Remember to "get moving." It is easy to get tied into a project on the computer only to realize a few hours have passed. Stand up, move around, stretch your muscles, and get your blood circulating.
"You're only as young as your spine is flexible."
"Even if you don't have time for a big workout, stretching in the morning and night really changes your body."
More and more people are displaying side effects from using technology. Two of the negative outcomes are repetitive motion and poor posture.
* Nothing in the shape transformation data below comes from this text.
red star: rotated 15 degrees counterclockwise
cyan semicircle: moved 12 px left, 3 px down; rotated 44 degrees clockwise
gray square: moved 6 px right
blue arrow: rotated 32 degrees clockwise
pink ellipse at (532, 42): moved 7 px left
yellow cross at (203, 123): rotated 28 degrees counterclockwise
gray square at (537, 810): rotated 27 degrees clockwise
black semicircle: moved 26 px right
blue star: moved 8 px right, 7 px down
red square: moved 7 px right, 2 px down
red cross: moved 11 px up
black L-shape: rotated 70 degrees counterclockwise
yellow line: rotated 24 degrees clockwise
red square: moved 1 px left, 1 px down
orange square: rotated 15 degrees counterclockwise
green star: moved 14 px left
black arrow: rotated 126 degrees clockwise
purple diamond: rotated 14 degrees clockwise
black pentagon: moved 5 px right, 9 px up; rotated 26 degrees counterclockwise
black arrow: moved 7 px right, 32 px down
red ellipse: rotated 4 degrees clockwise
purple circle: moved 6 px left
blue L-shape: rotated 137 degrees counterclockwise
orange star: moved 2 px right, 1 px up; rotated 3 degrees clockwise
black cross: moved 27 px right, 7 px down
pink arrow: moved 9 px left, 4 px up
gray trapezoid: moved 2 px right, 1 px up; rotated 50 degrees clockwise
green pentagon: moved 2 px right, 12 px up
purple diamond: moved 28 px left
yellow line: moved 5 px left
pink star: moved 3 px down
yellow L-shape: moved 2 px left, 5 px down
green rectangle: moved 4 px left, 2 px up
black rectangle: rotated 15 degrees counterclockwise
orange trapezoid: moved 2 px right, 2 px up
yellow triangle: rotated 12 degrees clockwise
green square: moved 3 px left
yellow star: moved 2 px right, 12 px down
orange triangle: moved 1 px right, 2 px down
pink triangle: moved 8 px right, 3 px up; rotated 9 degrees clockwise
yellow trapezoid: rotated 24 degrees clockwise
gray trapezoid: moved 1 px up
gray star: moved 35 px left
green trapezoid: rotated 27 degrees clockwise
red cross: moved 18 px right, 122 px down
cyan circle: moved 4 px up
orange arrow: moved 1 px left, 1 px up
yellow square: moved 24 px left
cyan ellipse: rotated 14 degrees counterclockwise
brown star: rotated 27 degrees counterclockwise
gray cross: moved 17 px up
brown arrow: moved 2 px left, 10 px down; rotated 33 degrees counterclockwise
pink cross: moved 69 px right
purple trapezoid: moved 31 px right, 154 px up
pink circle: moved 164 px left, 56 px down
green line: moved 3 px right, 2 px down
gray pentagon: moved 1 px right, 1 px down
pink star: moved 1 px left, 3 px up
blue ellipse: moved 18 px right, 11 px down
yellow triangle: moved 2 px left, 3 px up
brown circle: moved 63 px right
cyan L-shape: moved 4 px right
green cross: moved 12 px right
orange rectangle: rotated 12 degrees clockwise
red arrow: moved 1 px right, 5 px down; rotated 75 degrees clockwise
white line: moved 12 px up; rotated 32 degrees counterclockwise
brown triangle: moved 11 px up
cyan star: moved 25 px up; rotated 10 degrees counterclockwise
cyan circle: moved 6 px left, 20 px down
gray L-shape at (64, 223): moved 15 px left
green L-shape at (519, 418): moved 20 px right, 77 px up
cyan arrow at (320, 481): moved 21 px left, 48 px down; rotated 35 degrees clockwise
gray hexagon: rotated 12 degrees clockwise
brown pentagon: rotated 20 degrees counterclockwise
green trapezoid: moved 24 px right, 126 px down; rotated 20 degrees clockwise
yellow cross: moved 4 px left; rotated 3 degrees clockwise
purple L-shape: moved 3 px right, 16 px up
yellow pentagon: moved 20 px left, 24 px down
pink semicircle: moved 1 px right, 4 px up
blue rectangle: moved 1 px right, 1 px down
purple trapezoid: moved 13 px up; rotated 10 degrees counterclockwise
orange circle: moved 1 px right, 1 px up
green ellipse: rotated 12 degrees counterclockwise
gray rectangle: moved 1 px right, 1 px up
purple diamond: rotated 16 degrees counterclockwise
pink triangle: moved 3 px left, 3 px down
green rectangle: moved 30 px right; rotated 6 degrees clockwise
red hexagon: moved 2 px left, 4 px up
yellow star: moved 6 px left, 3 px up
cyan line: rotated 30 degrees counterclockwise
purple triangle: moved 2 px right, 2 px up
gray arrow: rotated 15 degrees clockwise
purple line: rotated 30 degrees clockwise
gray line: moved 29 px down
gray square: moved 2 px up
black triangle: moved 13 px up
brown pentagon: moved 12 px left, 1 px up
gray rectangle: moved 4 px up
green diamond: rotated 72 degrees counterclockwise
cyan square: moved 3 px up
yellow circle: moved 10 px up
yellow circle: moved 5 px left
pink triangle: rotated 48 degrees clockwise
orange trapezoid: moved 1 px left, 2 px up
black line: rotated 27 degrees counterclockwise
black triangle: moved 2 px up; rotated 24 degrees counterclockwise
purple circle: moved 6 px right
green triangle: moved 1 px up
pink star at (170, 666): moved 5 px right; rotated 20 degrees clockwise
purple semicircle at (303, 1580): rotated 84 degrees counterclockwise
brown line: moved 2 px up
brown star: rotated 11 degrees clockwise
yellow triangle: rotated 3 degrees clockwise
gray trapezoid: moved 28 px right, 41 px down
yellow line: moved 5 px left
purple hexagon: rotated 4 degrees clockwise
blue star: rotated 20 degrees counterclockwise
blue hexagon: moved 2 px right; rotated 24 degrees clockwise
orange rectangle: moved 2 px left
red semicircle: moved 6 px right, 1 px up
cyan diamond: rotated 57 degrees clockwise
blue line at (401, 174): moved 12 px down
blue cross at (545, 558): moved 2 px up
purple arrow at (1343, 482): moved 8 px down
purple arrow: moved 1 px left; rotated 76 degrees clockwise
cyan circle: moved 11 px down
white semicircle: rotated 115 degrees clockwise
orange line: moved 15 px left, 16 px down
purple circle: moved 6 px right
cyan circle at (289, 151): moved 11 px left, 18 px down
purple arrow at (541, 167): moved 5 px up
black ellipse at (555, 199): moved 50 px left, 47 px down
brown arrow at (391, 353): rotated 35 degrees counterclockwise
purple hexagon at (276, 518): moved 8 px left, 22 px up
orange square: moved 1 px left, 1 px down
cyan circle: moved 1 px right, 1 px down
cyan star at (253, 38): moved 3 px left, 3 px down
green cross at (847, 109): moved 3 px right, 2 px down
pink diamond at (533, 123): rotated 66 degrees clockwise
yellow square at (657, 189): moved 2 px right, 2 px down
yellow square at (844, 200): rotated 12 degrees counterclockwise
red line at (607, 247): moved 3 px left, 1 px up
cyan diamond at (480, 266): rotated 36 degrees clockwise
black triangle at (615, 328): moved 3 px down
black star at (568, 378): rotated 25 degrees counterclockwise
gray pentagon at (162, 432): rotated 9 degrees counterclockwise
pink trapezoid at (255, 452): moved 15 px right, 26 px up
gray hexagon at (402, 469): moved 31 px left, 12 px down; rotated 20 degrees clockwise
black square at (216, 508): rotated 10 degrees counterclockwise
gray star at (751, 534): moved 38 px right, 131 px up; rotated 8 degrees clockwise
According to health.harvard.edu, " The repetitive motions of texting and typing can lead to general hand pain from underlying osteoarthritis." It doesn't necessarily cause osteoarthritis, but it may increase the symptoms. A condition called De Quervain's tenosynovitis may occur, which is a strain from overusing the thumbs from texting. These tendons and pulleys can become inflamed, increasing the risk of a trigger finger (stenosing tenosynovitis). The symptoms include pain and a thumb or other finger popping as it locks up. And you may lose the ability to flex the finger normally, especially the thumb, due to the severe inflammation.
Typing regularly may also cause pain, tingling, and numbness in the thumb or other digits as well. Other issues may include compressing a nerve near the elbow from leaning on them too much or neck and back pain from poor posture or looking down for long periods.
Short-term fixes for hand issues include hand splints, short-term use of an anti-inflammatory, such as ibuprofen, soaking your hand(s) in Epsom salts or even a mini detox bath, and possibly even a steroid injection. Some lotions contain Epsom salts, or you could compound your own combination. Consider taking breaks from the device(s) and exercising to stretch the tendons. You may also want to modify the way you use your electronics, such as with different fingers or a stylus, or even use voice commands.
For your back and neck, adjust your posture or make sure your positioning is ergonomically correct, keeping your gaze parallel to the floor. Take routine breaks and stretch your muscles frequently.
Of course, the best "treatment" for all of these issues is prevention. Although, this may not be the most practical solution.
"A good stance and posture reflect a proper state of mind."
In a spiritual sense, mindfulness is needed now more than ever. To reach a higher state of mind, letting go of attachment is needed, and with the greater dependency on digital devices, this is becoming increasingly harder to do. One of the biggest culprits to mindfulness is the cell phone. And especially social media. This has drawn an attachment or need in some people on which their emotions depend. It has also changed how communication now takes place. While there are many positive sides to social media, there are also strong downsides that hinder our spiritual nature. These include comparing, judging, envying, and depending, to name a few. None of these serve to enhance our spiritual life.
Remember to feed your spiritually hungry mind and be proactive on your spiritual journey. Perhaps connect with other authentic or spiritually-inspired people. Be sure to balance both sides of your life, as they are vital to your identity.
"More smiling, less worrying. More compassion, less judgment. More blessed, less stressed. More love, less hate."
Roy T. Bennett
"We are not human beings having a spiritual experience. We are spiritual beings having a human experience."